When reading books, I take notes on the book--brief notes indicating points of interest as well as longer notes, especially if I disagree with some point. The typical direct product of these is a chapter-by-chapter summary, with a greater or lesser degree of detail depending on my interest.
For ebooks, my notes are often organized around highlights:
Each night, a cronjob runs that extracts my highlights and comments from calibre and imports them into my database:
The imported annotations are automatically tagged inbox
, and I have a weekly repeating item on my schedule to process items from this inbox. These are presented to me in a simple list, with highlights from the same source sorted together:
If those annotations are citations to some other book or article, I add the article to zotero, in an inbox collection, which I also work through weekly (removing the inbox
tag from the quotation, but retaining it as a record). Otherwise, I use them to construct my notes--either the summaries mentioned, or topical notes.
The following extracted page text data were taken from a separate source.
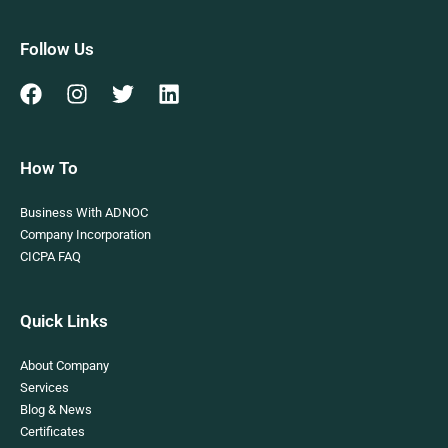
Follow Us
How To
Business With ADNOC
Company Incorporation
CICPA FAQ
Quick Links
About Company
Services
Blog & News
Certificates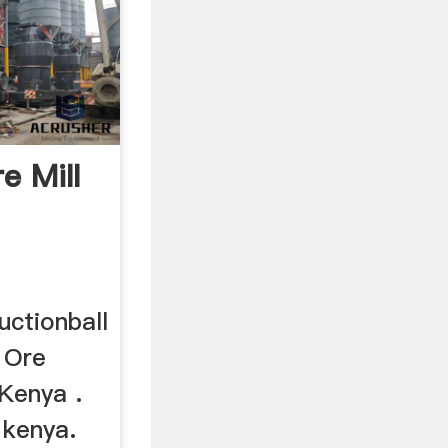
e Mill
uctionball
d Ore
 Kenya .
 kenya.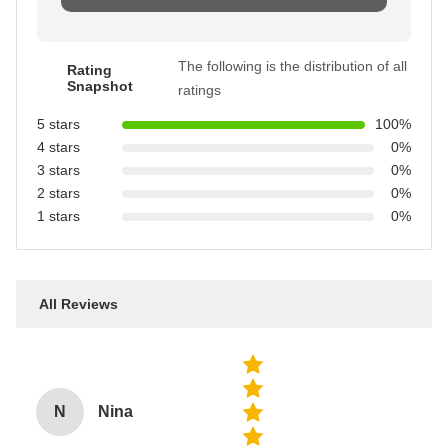
The following is the distribution of all
Rating
Snapshot
ratings
5 stars
100%
4 stars
0%
3 stars
0%
2 stars
0%
1 stars
0%
All Reviews
N
Nina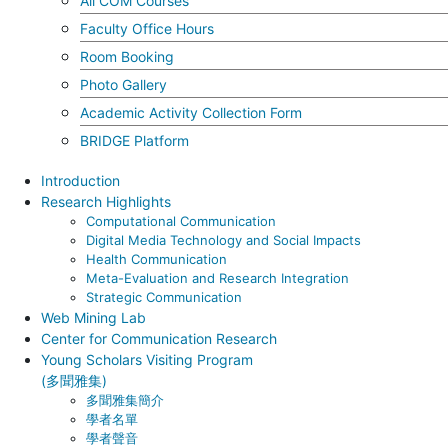
All COM Courses
Faculty Office Hours
Room Booking
Photo Gallery
Academic Activity Collection Form
BRIDGE Platform
Introduction
Research Highlights
Computational Communication
Digital Media Technology and Social Impacts
Health Communication
Meta-Evaluation and Research Integration
Strategic Communication
Web Mining Lab
Center for Communication Research
Young Scholars Visiting Program
(多聞雅集)
多聞雅集簡介
學者名單
學者聲音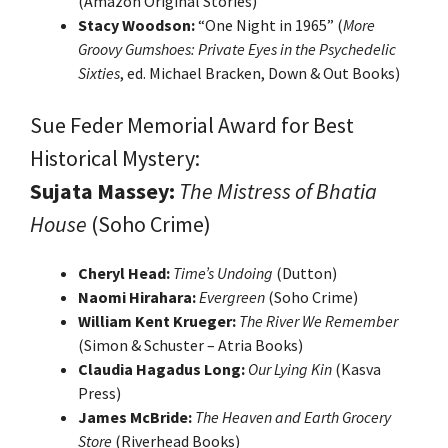
(Amazon Original Stories)
Stacy Woodson:
“One Night in 1965” (
More
Groovy Gumshoes: Private Eyes in the Psychedelic
Sixties
, ed. Michael Bracken, Down & Out Books)
Sue Feder Memorial Award for Best
Historical Mystery:
Sujata Massey:
The Mistress of Bhatia
House
(Soho Crime)
Cheryl Head:
Time’s Undoing
(Dutton)
Naomi Hirahara:
Evergreen
(Soho Crime)
William Kent Krueger:
The River We Remember
(Simon & Schuster – Atria Books)
Claudia Hagadus Long:
Our Lying Kin
(Kasva
Press)
James McBride:
The Heaven and Earth Grocery
Store
(Riverhead Books)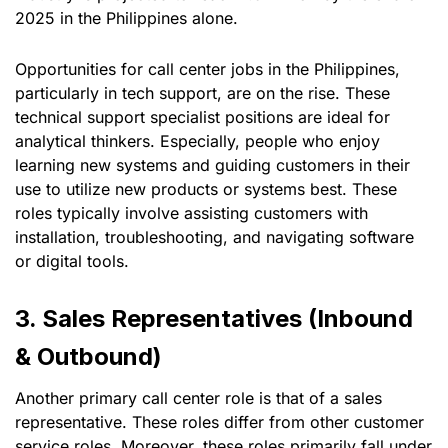
2025 in the Philippines alone.
Opportunities for call center jobs in the Philippines,
particularly in tech support, are on the rise. These
technical support specialist positions are ideal for
analytical thinkers. Especially, people who enjoy
learning new systems and guiding customers in their
use to utilize new products or systems best. These
roles typically involve assisting customers with
installation, troubleshooting, and navigating software
or digital tools.
3. Sales Representatives (Inbound
& Outbound)
Another primary call center role is that of a sales
representative. These roles differ from other customer
service roles. Moreover, these roles primarily fall under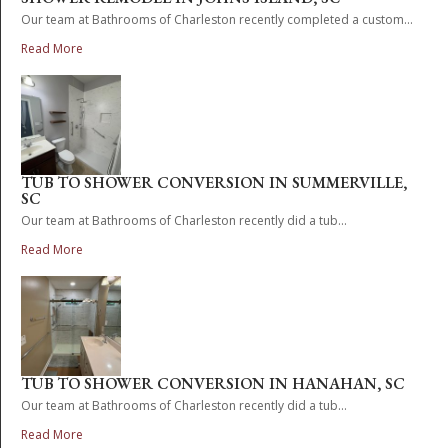
Our team at Bathrooms of Charleston recently completed a custom...
Read More
TUB TO SHOWER CONVERSION IN SUMMERVILLE,
SC
Our team at Bathrooms of Charleston recently did a tub...
Read More
TUB TO SHOWER CONVERSION IN HANAHAN, SC
Our team at Bathrooms of Charleston recently did a tub...
Read More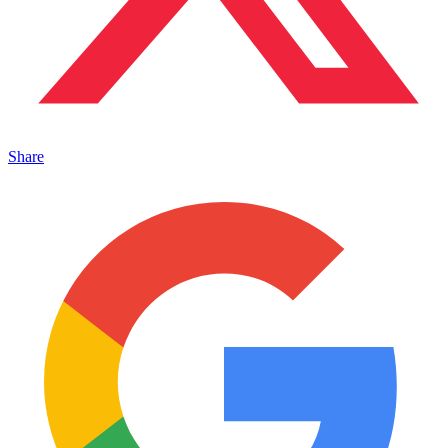
Share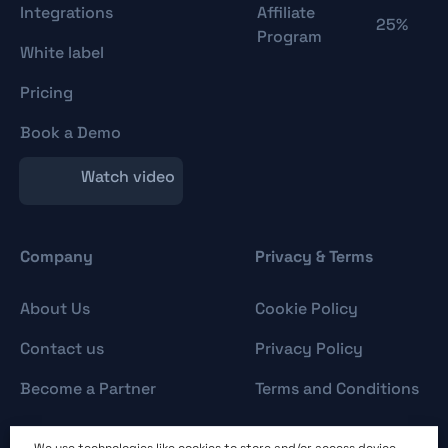
Integrations
Affiliate
25%
Program
White label
Pricing
Book a Demo
Watch video
Company
Privacy & Terms
About Us
Cookie Policy
Contact us
Privacy Policy
Become a Partner
Terms and Conditions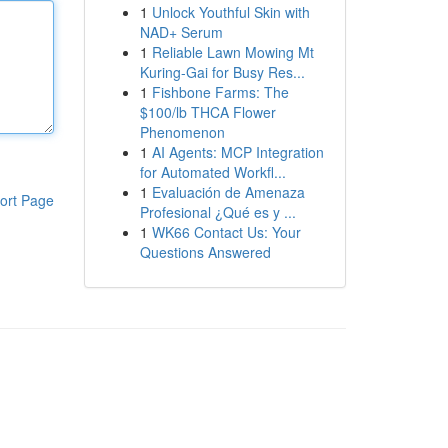
1
Unlock Youthful Skin with
NAD+ Serum
1
Reliable Lawn Mowing Mt
Kuring-Gai for Busy Res...
1
Fishbone Farms: The
$100/lb THCA Flower
Phenomenon
1
AI Agents: MCP Integration
for Automated Workfl...
1
Evaluación de Amenaza
ort Page
Profesional ¿Qué es y ...
1
WK66 Contact Us: Your
Questions Answered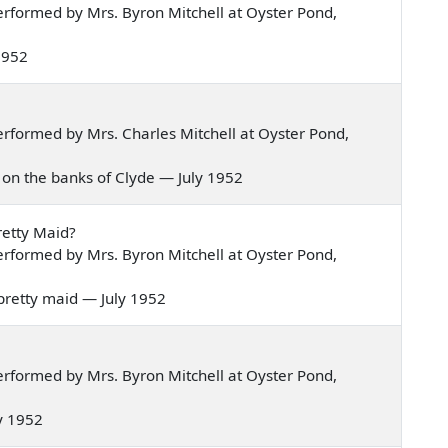
rformed by Mrs. Byron Mitchell at Oyster Pond,
 1952
rformed by Mrs. Charles Mitchell at Oyster Pond,
wn on the banks of Clyde — July 1952
retty Maid?
rformed by Mrs. Byron Mitchell at Oyster Pond,
y pretty maid — July 1952
rformed by Mrs. Byron Mitchell at Oyster Pond,
ly 1952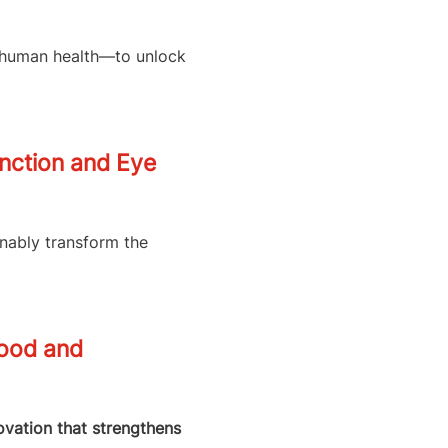
d human health—to unlock
unction and Eye
inably transform the
Food and
novation that strengthens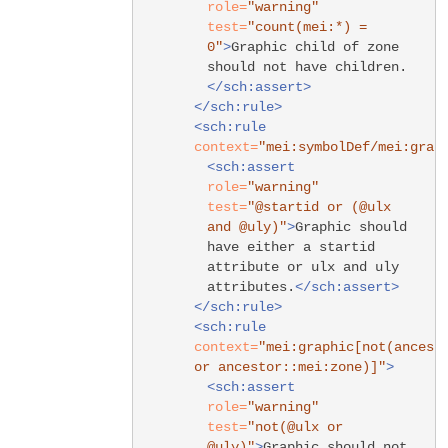
role=
"warning"
test=
"count(mei:*) =
0"
>
Graphic child of zone
should not have children.
</sch:assert>
</sch:rule>
<sch:rule
context=
"mei:symbolDef/mei:grap
<sch:assert
role=
"warning"
test=
"@startid or (@ulx
and @uly)"
>
Graphic should
have either a startid
attribute or ulx and uly
attributes.
</sch:assert>
</sch:rule>
<sch:rule
context=
"mei:graphic[not(ancest
or ancestor::mei:zone)]"
>
<sch:assert
role=
"warning"
test=
"not(@ulx or
@uly)"
>
Graphic should not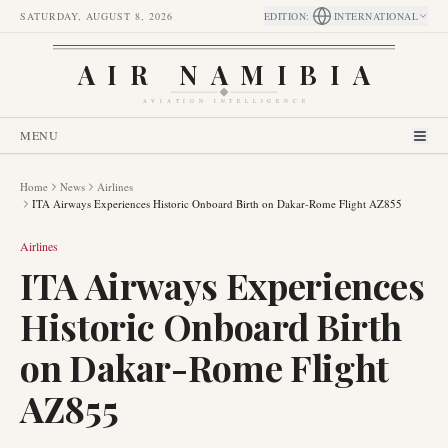
SATURDAY, AUGUST 8, 2026
EDITION
:
INTERNATIONAL
AIR NAMIBIA
AVIATION INTELLIGENCE
MENU
Home
News
Airlines
ITA Airways Experiences Historic Onboard Birth on Dakar-Rome Flight AZ855
Airlines
ITA Airways Experiences
Historic Onboard Birth
on Dakar-Rome Flight
AZ855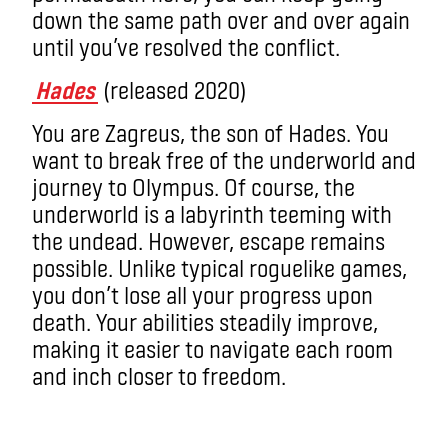
down the same path over and over again
until you’ve resolved the conflict.
Hades
(released 2020)
You are Zagreus, the son of Hades. You
want to break free of the underworld and
journey to Olympus. Of course, the
underworld is a labyrinth teeming with
the undead. However, escape remains
possible. Unlike typical roguelike games,
you don’t lose all your progress upon
death. Your abilities steadily improve,
making it easier to navigate each room
and inch closer to freedom.
roguelike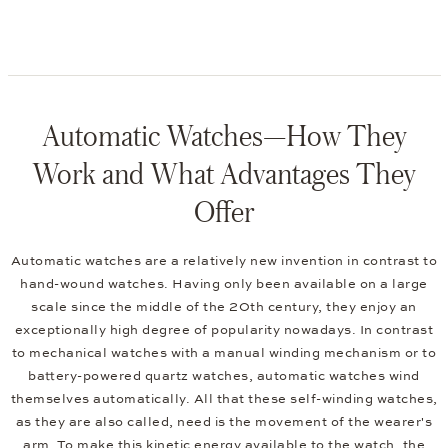
Automatic Watches—How They
Work and What Advantages They
Offer
Automatic watches are a relatively new invention in contrast to
hand-wound watches. Having only been available on a large
scale since the middle of the 20th century, they enjoy an
exceptionally high degree of popularity nowadays. In contrast
to mechanical watches with a manual winding mechanism or to
battery-powered quartz watches, automatic watches wind
themselves automatically. All that these self-winding watches,
as they are also called, need is the movement of the wearer's
arm. To make this kinetic energy available to the watch, the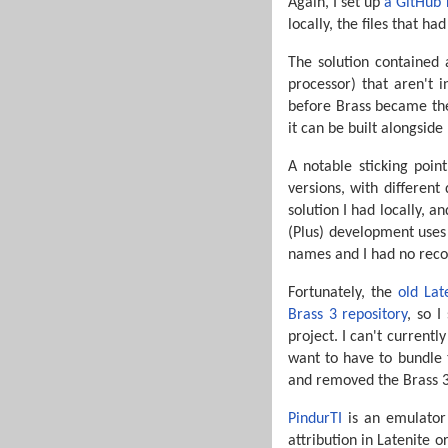
Again, I set up
a GitHub 
locally, the files that 
The solution contained 
processor) that aren't 
before Brass became the
it can be built alongside
A notable sticking poin
versions, with differen
solution I had locally, 
(Plus) development uses
names and I had no reco
Fortunately, the
old Lat
Brass 3 repository
, so I
project. I can't currentl
want to have to bundle t
and removed the Brass 3 
PindurTI
is an emulator 
attribution in Latenite 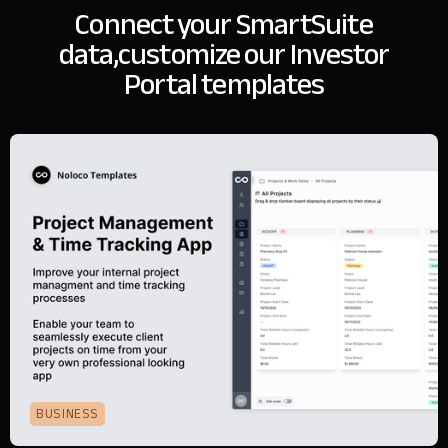
Connect your SmartSuite
data,
customize our Investor
Portal templates
BUSINESS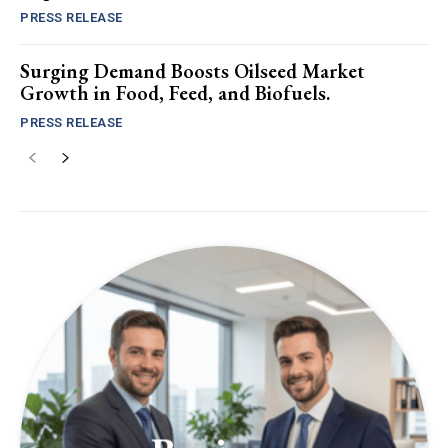
PRESS RELEASE
Surging Demand Boosts Oilseed Market
Growth in Food, Feed, and Biofuels.
PRESS RELEASE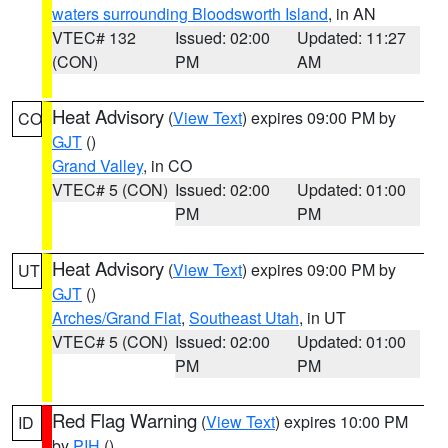
waters surrounding Bloodsworth Island
, in AN
VTEC# 132
Issued: 02:00
Updated: 11:27
(CON)
PM
AM
Heat Advisory
(
View Text
) expires 09:00 PM by
CO
GJT
()
Grand Valley
, in CO
VTEC# 5 (CON)
Issued: 02:00
Updated: 01:00
PM
PM
Heat Advisory
(
View Text
) expires 09:00 PM by
UT
GJT
()
Arches/Grand Flat
,
Southeast Utah
, in UT
VTEC# 5 (CON)
Issued: 02:00
Updated: 01:00
PM
PM
Red Flag Warning
(
View Text
) expires 10:00 PM
ID
by
PIH
()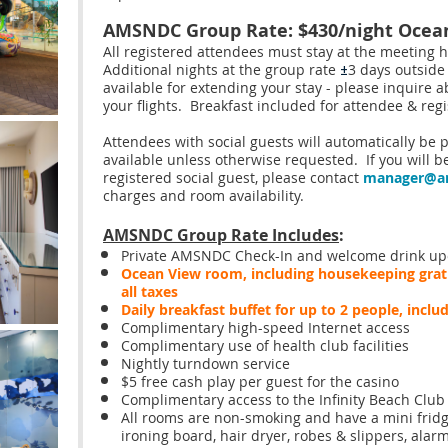
AMSNDC Group Rate: $430/night Oce
All registered attendees must stay at the meeting 
Additional nights at the group rate
3 days outside
±
available for extending your stay - please inquire a
your flights. Breakfast included for attendee & regi
Attendees with social guests will automatically be
available unless otherwise requested. If you will b
registered social guest, please contact
manager@a
charges and room availability.
AMSNDC Group Rate Includes
:
Private AMSNDC Check-In and welcome drink upo
Ocean View
room, including housekeeping gratu
all taxes
Daily breakfast buffet for up to 2 people, inclu
Complimentary high-speed Internet access
Complimentary use of health club facilities
Nightly turndown service
$5 free cash play per guest for the casino
Complimentary access to the Infinity Beach Club 
All rooms are non-smoking and have a mini fridg
ironing board, hair dryer, robes & slippers, alar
Highlights in my database can be transcluded into other notes or blog posts, like this:
Transclusion preserves the source of the quotation automatically. For annotations that aren't to be included directly, they remain linked in my database to the source document, included in searches, so I can refer to them in the future. My topic-oriented notes then come out like these notes on Newcomb's problem. I typically write them in emacs using org-roam
:
A post-save hook I've written automatically synchronizes my notes in org-roam with my database, translating org-roam links to ID links in the database, which can then be automatically exported in a form like this blog post. My database has support for making only some notes or some parts of notes public, so I can use this single system for all stages of the process.
For PDFs, I usually read either in polar or on my tablet (in Moon Reader+), manually adding the annotations to my database, since it's impractical to handle automatically. For paper books, I take notes on paper. The rest of the process is the same.